→ **Work order**
An exact transcription of every entry is required, with the images left out.

→ **Data in this exercise**
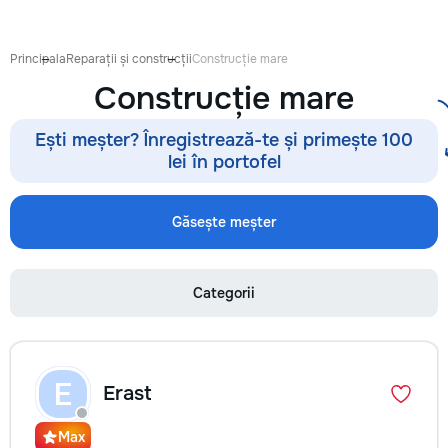
готовиться к экза
поступлению и до
личных образоват
Principala
Reparații și construcții
Construcție mare
В нашей команде 
Construcție mare
квалифицированн
преподаватели по
английскому язык
Ești meșter? Înregistrează-te și primește 100
языку, румынскому
lei în portofel
биологии, химии, 
другим дисциплин
проходит онлайн 
Găsește meșter
интерактивной пл
использованием 
методик и индиви
Categorii
подхода. Подбира
преподавателя с 
подготовки, целе
каждого ученика.
Индивидуальные з
E
Erast
мини-группы ✔ По
экзаменам и пост
Помощь по школь
Max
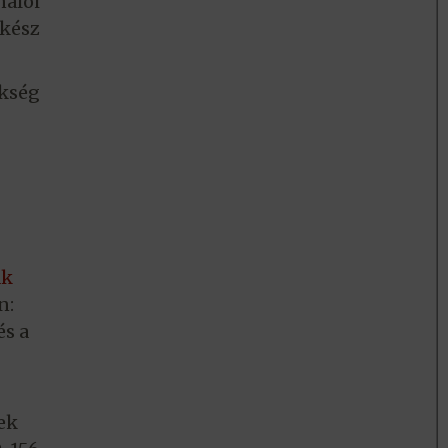
nálói
kész
ökség
ak
n:
s a
ek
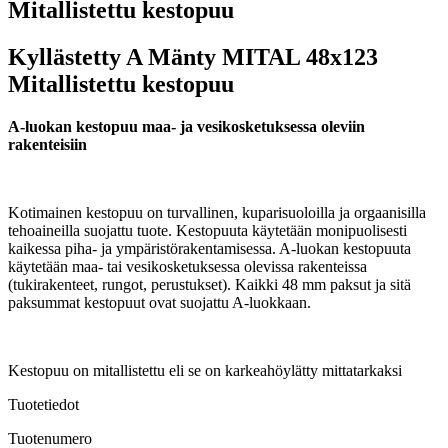
Mitallistettu kestopuu
Kyllästetty A Mänty MITAL 48x123
Mitallistettu kestopuu
A-luokan kestopuu maa- ja vesikosketuksessa oleviin
rakenteisiin
Kotimainen kestopuu on turvallinen, kuparisuoloilla ja orgaanisilla
tehoaineilla suojattu tuote. Kestopuuta käytetään monipuolisesti
kaikessa piha- ja ympäristörakentamisessa. A-luokan kestopuuta
käytetään maa- tai vesikosketuksessa olevissa rakenteissa
(tukirakenteet, rungot, perustukset). Kaikki 48 mm paksut ja sitä
paksummat kestopuut ovat suojattu A-luokkaan.
Kestopuu on mitallistettu eli se on karkeahöylätty mittatarkaksi
Tuotetiedot
Tuotenumero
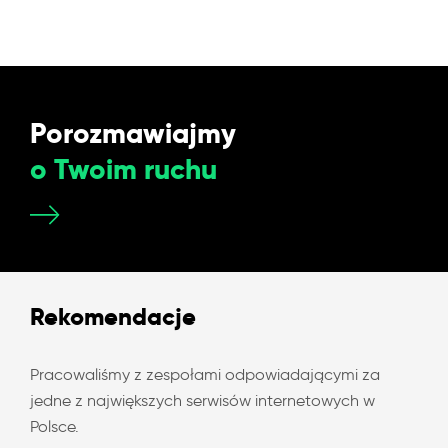
Porozmawiajmy
o Twoim ruchu
Rekomendacje
Pracowaliśmy z zespołami odpowiadającymi za
jedne z największych serwisów internetowych w
Polsce.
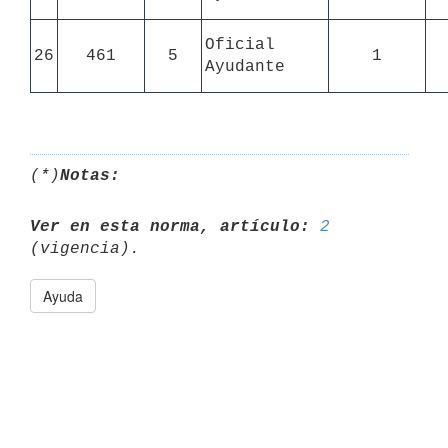
Oficial 
26
461
5
1
Ayudante
(*)
Notas:
Ver en esta norma, artículo:
2
Ayuda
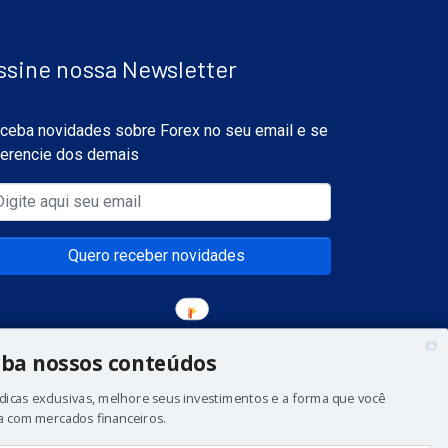
ssine nossa Newsletter
ceba novidades sobre Forex no seu email e se
ferencie dos demais
Quero receber novidades
ba nossos conteúdos
dicas exclusivas, melhore seus investimentos e a forma que você
a com mercados financeiros.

→ **Output of the task**
готовиться к экза
поступлению и до
личных образоват
Principala
Reparații și construcții
Construcție mare
В нашей команде 
Construcție mare
квалифицированн
преподаватели по
английскому язык
Ești meșter? Înregistrează-te și primește 100
языку, румынскому
lei în portofel
биологии, химии, 
другим дисциплин
проходит онлайн 
Găsește meșter
интерактивной пл
использованием 
методик и индиви
Categorii
подхода. Подбира
преподавателя с 
подготовки, целе
каждого ученика.
Индивидуальные з
E
Erast
мини-группы ✔ По
экзаменам и пост
Помощь по школь
Max
nálói
kész
ökség
ak
n:
s a
ek
Mitallistettu kestopuu
Kyllästetty A Mänty MITAL 48x123
Mitallistettu kestopuu
A-luokan kestopuu maa- ja vesikosketuksessa oleviin
rakenteisiin
Kotimainen kestopuu on turvallinen, kuparisuoloilla ja orgaanisilla
tehoaineilla suojattu tuote. Kestopuuta käytetään monipuolisesti
kaikessa piha- ja ympäristörakentamisessa. A-luokan kestopuuta
käytetään maa- tai vesikosketuksessa olevissa rakenteissa
(tukirakenteet, rungot, perustukset). Kaikki 48 mm paksut ja sitä
paksummat kestopuut ovat suojattu A-luokkaan.
Kestopuu on mitallistettu eli se on karkeahöylätty mittatarkaksi
Tuotetiedot
Tuotenumero
Porozmawiajmy
o Twoim ruchu
Rekomendacje
Pracowaliśmy z zespołami odpowiadającymi za
jedne z największych serwisów internetowych w
Polsce.
Oficial 
26
461
5
1
Ayudante
(*)
Notas:
Ver en esta norma, artículo:
2
Ayuda
ssine nossa Newsletter
ceba novidades sobre Forex no seu email e se
ferencie dos demais
Quero receber novidades
ba nossos conteúdos
dicas exclusivas, melhore seus investimentos e a forma que você
a com mercados financeiros.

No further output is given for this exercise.